If you ever wonder why all the work you do to encourage contributions to kidney disease research never leads to a cure, a large part of it is because of the money collected being spent on studies like this! You might as well conduct a survey to find out how people feel when you hit them on the head with a hammer!If you go to a medical library and look through the latest issues of a dozen different nephrology journals, you will find hundreds of scientific articles fretting and fussing over the relationship between potassium levels and fingernail growth in dialysis patients on PD vs. hemodialysis, but next to no studies on any topic which could possibly lead to a cure. Research money contributed to kidney disease is mainly used to entertain science nerds who like to play in their laboratories and get a good salary at the same time, but not to cure disease or make the condition of the patients any better.
I just did the survey and am ready for a nap! My eyes kept glazing over, reading the same questions, just worded slightly different, over and over again. I hope it's useful!
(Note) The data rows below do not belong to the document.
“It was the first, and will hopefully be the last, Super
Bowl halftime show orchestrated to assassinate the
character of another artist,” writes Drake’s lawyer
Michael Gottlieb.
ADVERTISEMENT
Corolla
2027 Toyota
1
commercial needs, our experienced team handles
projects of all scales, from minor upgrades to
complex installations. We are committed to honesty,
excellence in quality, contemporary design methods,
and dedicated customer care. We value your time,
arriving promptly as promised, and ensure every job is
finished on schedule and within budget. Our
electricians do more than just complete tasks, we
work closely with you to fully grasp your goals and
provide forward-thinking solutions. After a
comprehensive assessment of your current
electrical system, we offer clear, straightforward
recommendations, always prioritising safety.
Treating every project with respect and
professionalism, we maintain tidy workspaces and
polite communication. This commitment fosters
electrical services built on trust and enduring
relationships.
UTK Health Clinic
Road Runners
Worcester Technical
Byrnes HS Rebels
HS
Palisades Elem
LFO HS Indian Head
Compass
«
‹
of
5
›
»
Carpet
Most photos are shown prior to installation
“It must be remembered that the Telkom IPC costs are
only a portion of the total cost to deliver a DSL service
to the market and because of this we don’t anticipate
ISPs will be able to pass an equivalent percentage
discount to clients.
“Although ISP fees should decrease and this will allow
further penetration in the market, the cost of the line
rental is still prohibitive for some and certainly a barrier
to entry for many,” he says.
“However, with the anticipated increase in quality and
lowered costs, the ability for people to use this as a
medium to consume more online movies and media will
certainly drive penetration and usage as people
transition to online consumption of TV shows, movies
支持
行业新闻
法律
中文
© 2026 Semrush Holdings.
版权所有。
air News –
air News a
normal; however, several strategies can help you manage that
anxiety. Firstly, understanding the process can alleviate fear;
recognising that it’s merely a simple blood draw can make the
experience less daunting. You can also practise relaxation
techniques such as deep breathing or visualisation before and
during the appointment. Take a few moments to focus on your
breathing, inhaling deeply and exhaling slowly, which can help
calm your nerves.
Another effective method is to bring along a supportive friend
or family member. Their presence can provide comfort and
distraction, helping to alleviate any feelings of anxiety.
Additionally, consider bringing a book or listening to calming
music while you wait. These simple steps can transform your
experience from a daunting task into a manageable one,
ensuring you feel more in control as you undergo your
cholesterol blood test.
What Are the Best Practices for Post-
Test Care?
I agree with MattyBoy100.I just completed the survey. No big deal. And in the survey's introduction, it is explained that, "Some of the questions will seem to be the same but are asked in slightly different ways. In order for us to know which version of a question is best, it is important that you try to answer all of the questions."So, lets all lighten up a bit.
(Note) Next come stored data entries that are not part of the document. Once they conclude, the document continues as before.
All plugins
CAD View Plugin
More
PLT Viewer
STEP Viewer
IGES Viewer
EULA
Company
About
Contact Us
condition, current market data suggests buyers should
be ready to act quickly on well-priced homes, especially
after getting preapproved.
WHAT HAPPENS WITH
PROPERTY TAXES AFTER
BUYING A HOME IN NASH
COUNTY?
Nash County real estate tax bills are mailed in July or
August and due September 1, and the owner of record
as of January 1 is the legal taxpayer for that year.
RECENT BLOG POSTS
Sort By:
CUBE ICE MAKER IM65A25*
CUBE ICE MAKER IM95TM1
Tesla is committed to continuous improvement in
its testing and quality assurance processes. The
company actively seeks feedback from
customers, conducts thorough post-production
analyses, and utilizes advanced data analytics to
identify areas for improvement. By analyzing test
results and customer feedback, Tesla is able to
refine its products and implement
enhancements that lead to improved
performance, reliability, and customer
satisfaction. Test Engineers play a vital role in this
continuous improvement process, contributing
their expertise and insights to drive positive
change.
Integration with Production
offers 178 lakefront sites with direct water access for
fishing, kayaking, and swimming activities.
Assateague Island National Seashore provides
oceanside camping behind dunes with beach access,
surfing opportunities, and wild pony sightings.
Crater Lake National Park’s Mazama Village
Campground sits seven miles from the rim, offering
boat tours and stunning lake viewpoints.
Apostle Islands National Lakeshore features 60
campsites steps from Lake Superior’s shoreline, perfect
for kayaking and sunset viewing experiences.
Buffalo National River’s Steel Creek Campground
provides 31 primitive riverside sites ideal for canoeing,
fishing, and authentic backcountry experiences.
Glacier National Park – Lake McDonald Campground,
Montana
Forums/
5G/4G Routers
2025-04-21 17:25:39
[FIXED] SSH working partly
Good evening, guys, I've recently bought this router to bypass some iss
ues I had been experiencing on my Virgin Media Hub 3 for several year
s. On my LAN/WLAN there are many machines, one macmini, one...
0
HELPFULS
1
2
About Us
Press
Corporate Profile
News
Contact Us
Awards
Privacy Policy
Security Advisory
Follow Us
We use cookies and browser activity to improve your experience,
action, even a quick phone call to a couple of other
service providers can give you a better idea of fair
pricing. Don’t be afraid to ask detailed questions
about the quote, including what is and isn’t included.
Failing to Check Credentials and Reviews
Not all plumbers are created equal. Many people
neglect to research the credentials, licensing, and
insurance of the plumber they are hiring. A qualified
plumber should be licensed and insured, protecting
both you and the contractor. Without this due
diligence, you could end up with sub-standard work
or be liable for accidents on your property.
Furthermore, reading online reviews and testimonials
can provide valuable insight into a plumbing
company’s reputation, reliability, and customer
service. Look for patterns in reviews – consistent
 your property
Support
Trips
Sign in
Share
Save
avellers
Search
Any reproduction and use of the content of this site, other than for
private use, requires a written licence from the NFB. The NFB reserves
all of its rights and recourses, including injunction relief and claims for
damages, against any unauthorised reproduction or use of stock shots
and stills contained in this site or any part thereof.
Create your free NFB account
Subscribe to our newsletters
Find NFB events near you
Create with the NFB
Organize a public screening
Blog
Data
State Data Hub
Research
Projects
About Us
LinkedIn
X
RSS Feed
Research money contributed to kidney disease is mainly used to entertain science nerds who like to play in their laboratories and get a good salary at the same time, but not to cure disease or make the condition of the patients any better.
But just contrast the degree of progress in nephrology with the degree of progress over exactly the same time period with another science, such as computers or rocket science. The U.S. Army was just working on its massive, room-filling computer to calculate artillery ranges when Kolff invented his dialysis machine, while the Germans were just test-firing the prototypic V-2 rockets at Peenemunde. But today, while we are still stuck with dialysis in nephrology, computer technology has changed radically since 1942, just as rocketry has taken us to the Moon and back (almost 30 years ago!), and could take us to Mars and back now. Measured by other sciences, nephrology is just not keeping pace.